This year I made a model that attempts to predict where cultural resources are likely to occur on the field office that work on for the BLM. It was the first time I had ever done anything like this and the results surprised me. Validation showed that the model I made captures about 94% of all archaeological sites on the landscape. I used a variety of data sources - animal migratory and concentration areas, hydrologic features, and a variety of elevation based metrics - to feed into a random forest machine learning algorithm to classify raster (grid GIS layer) pixels. But producing a model is only half the battle. I need to explain to my managers what the model is and then I need to prove to the state agency that oversees cultural resources, SHIPO, in Colorado, that the model works and is trustworthy enough to use.
This note is an attempt at collecting my thoughts for both of these conversations.
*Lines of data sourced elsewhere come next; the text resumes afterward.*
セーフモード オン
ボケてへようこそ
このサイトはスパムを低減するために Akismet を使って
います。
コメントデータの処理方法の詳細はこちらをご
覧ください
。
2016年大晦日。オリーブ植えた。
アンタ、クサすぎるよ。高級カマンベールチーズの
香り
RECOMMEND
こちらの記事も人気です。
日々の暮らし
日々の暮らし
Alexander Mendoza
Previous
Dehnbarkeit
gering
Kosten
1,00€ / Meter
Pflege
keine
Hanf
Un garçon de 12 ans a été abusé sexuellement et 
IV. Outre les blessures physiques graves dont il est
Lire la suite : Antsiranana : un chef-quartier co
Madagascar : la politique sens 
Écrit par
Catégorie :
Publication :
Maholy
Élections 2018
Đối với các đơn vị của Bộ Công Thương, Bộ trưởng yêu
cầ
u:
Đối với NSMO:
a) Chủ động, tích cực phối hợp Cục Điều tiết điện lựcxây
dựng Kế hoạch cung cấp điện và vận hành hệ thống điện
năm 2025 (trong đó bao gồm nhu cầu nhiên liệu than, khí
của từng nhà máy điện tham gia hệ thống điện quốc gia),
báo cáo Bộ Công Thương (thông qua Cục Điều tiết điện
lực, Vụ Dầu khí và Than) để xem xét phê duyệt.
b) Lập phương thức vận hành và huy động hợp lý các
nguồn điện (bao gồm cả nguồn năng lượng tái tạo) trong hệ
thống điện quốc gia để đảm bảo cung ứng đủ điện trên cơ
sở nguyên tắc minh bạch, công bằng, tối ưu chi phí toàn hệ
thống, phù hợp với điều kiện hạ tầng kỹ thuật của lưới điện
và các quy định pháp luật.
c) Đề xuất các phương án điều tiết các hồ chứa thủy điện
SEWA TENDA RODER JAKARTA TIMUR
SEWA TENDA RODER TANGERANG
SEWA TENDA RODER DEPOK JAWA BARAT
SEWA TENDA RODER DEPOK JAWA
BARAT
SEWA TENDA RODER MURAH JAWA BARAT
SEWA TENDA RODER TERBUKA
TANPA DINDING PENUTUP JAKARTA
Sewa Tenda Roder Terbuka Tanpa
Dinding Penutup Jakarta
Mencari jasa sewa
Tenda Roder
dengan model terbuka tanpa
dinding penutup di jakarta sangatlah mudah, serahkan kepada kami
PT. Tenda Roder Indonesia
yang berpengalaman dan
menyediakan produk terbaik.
My goal is to come up with a relatively non-complex explainer on how the model works and why we should have confidence that it is accurate enough to use.
What is the cultural predictive model and how does it work?
The cultural predictive model is a raster dataset that predicts where cultural resources are on the landscape. What is a raster? In it’s simplest form, a raster dataset is a grid of squares that covers a geographic area where each square is assigned a value. In our case the squares are 30m x 30m and each value is a prediction from 0 to 1. Arch site presence is assumed when a squares value is greater than 0.50.
Where did the predictive values come from?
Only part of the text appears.